THE DATA: Begin
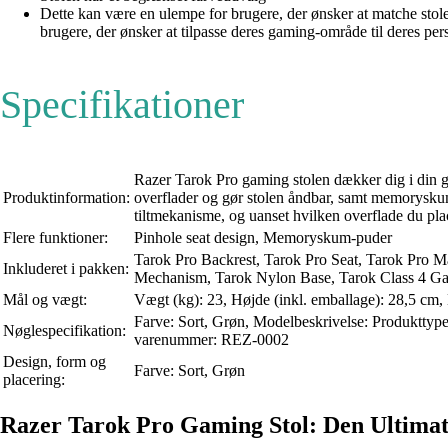
Dette kan være en ulempe for brugere, der ønsker at matche stol
brugere, der ønsker at tilpasse deres gaming-område til deres pers
Specifikationer
Razer Tarok Pro gaming stolen dækker dig i din g
Produktinformation:
overflader og gør stolen åndbar, samt memoryskum-
tiltmekanisme, og uanset hvilken overflade du pla
Flere funktioner:
Pinhole seat design, Memoryskum-puder
Tarok Pro Backrest, Tarok Pro Seat, Tarok Pro 
Inkluderet i pakken:
Mechanism, Tarok Nylon Base, Tarok Class 4 Gas
Mål og vægt:
Vægt (kg): 23, Højde (inkl. emballage): 28,5 cm,
Farve: Sort, Grøn, Modelbeskrivelse: Produktty
Nøglespecifikation:
varenummer: REZ-0002
Design, form og
Farve: Sort, Grøn
placering:
Razer Tarok Pro Gaming Stol: Den Ultimat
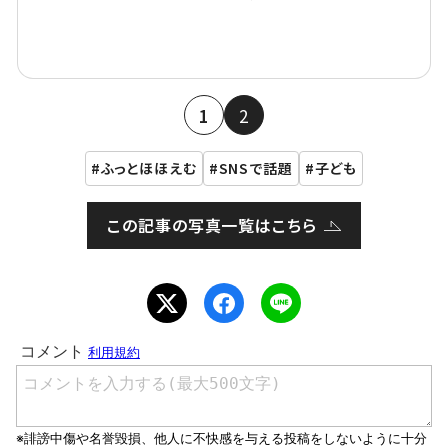
1
2
ふっとほほえむ
SNSで話題
子ども
この記事の写真一覧はこちら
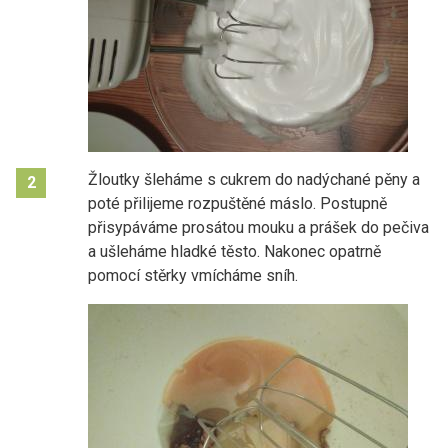
Žloutky šleháme s cukrem do nadýchané pěny a
2
poté přil
i
jeme rozpuštěné máslo. Postupně
přisypáváme prosátou mouku a prášek do pečiva
a ušleháme hladké těsto. Nakonec opatrně
pomocí stěrky vmícháme sníh.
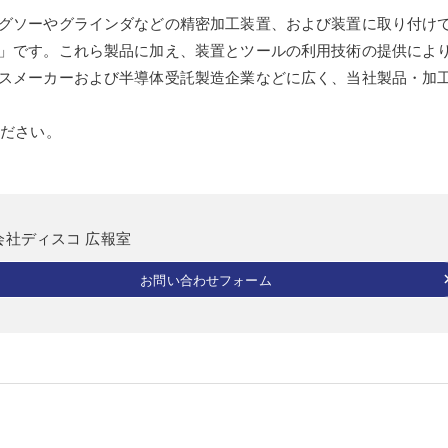
グソーやグラインダなどの精密加工装置、および装置に取り付け
」です。これら製品に加え、装置とツールの利用技術の提供によ
スメーカーおよび半導体受託製造企業などに広く、当社製品・加
ください。
会社ディスコ 広報室
お問い合わせフォーム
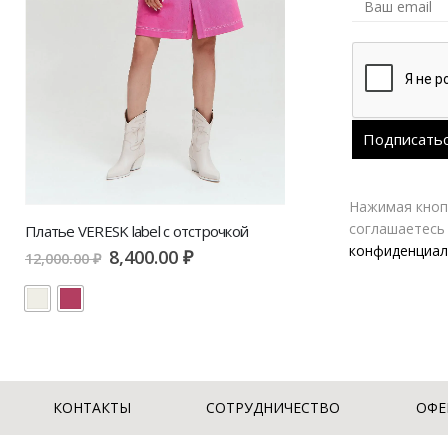
Нажимая кнопк
соглашаетесь
Платье VERESK label с отстрочкой
конфиденциал
8,400.00
₽
12,000.00
₽
КОНТАКТЫ
СОТРУДНИЧЕСТВО
ОФЕ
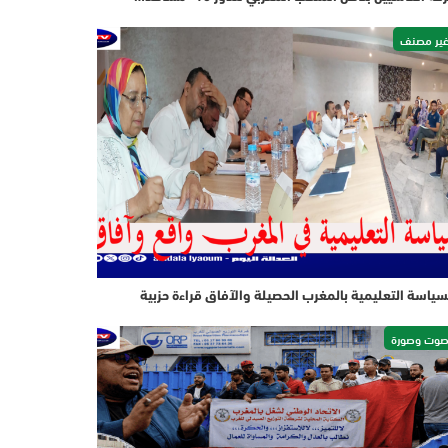
ير مصنف
سياسة التعليمية بالمغرب الحصيلة والآفاق قراءة حزبية
وت وصورة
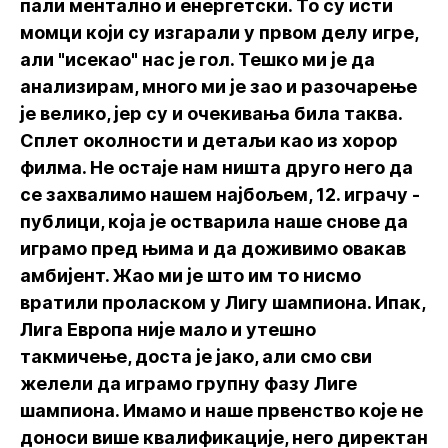
пали ментално и енергетски. То су исти
момци који су изгарали у првом делу игре,
али "исекао" нас је гол. Тешко ми је да
анализирам, много ми је зао и разочарење
је велико, јер су и очекивања била таква.
Сплет околности и детаљи као из хорор
филма. Не остаје нам ништа друго него да
се захвалимо нашем најбољем, 12. играчу -
публици, која је остварила наше снове да
играмо пред њима и да доживимо овакав
амбијент. Жао ми је што им то нисмо
вратили проласком у Лигу шампиона. Ипак,
Лига Европа није мало и утешно
такмичење, доста је јако, али смо сви
желели да играмо групну фазу Лиге
шампиона. Имамо и наше првенство које не
доноси више квалификације, него директан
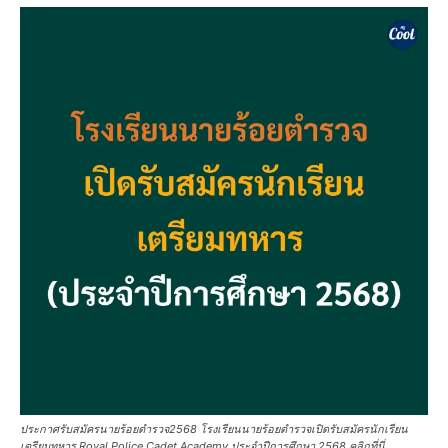
ประกาศรับสมัครนายร้อยตำรวจ2568 โรงเรียนนายร้อยตำรวจเปิดรับสมัครนักเรียน
เตรียมทหาร Royal Police Cadet Academy ประจำปีการศึกษา 2568 คลิกที่นี่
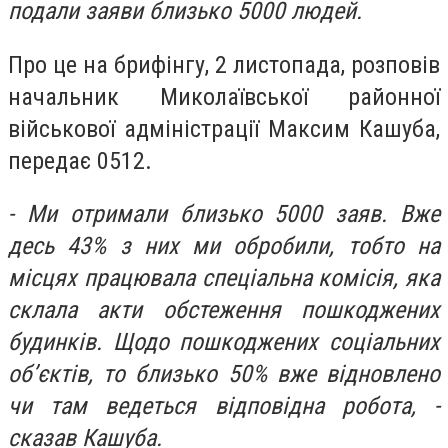
подали заяви близько 5000 людей.
Про це на брифінгу, 2 листопада, розповів
начальник Миколаївської районної
військової адміністрації Максим Кашуба,
передає 0512.
- Ми отримали близько 5000 заяв. Вже
десь 43% з них ми обробили, тобто на
місцях працювала спеціальна комісія, яка
склала акти обстеження пошкоджених
будинків. Щодо пошкоджених соціальних
об’єктів, то близько 50% вже відновлено
чи там ведеться відповідна робота, -
сказав Кашуба.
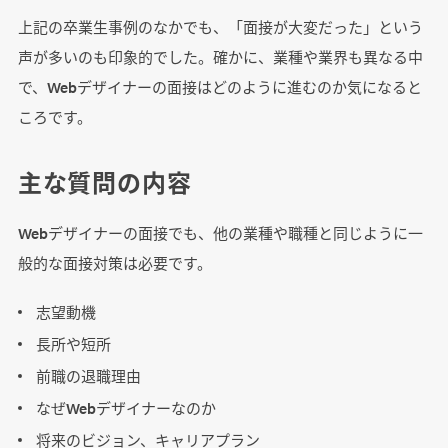
上記の卒業生事例のなかでも、「面接が大変だった」という
声が多いのも印象的でした。確かに、業種や業界も異なる中
で、Webデザイナーの面接はどのように進むのか気になると
ころです。
主な質問の内容
Webデザイナーの面接でも、他の業種や職種と同じように一
般的な面接対策は必要です。
志望動機
長所や短所
前職の退職理由
なぜWebデザイナーなのか
将来のビジョン、キャリアプラン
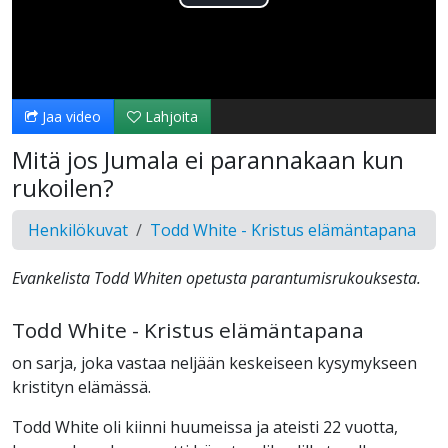
Toista
Video
Jaa video
Lahjoita
Mitä jos Jumala ei parannakaan kun
rukoilen?
Henkilökuvat
Todd White - Kristus elämäntapana
Evankelista Todd Whiten opetusta parantumisrukouksesta.
Todd White - Kristus elämäntapana
on sarja, joka vastaa neljään keskeiseen kysymykseen
kristityn elämässä.
Todd White oli kiinni huumeissa ja ateisti 22 vuotta,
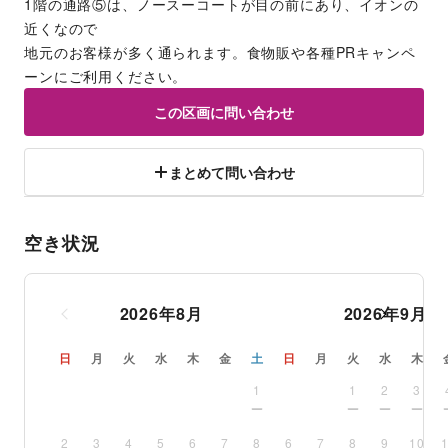
1階の通路⑤は、ノースーコートが目の前にあり、イオンの
近くなので
地元のお客様が多く通られます。食物販や各種PRキャンペ
ーンにご利用ください。
この区画に問い合わせ
まとめて問い合わせ
空き状況
2026
年
8
月
2026
年
9
月
日
月
火
水
木
金
土
日
月
火
水
木
1
1
2
3
2
3
4
5
6
7
8
6
7
8
9
10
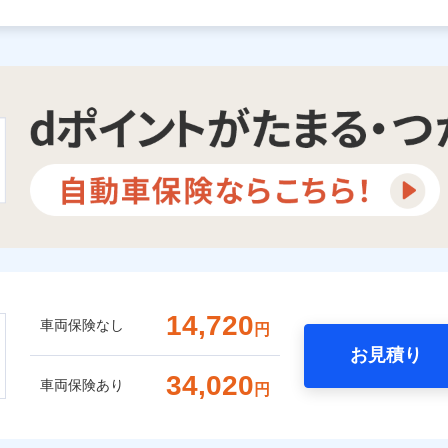
14,720
車両保険なし
円
お見積り
34,020
車両保険あり
円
THE DATA: End
AIM OF THE TASK: Among the lines above, return each one holding the string "stolen".

WRITTEN SOLUTION:
Razer Tarok Pro gaming stolen dækker dig i din g
overflader og gør stolen åndbar, samt memoryskum-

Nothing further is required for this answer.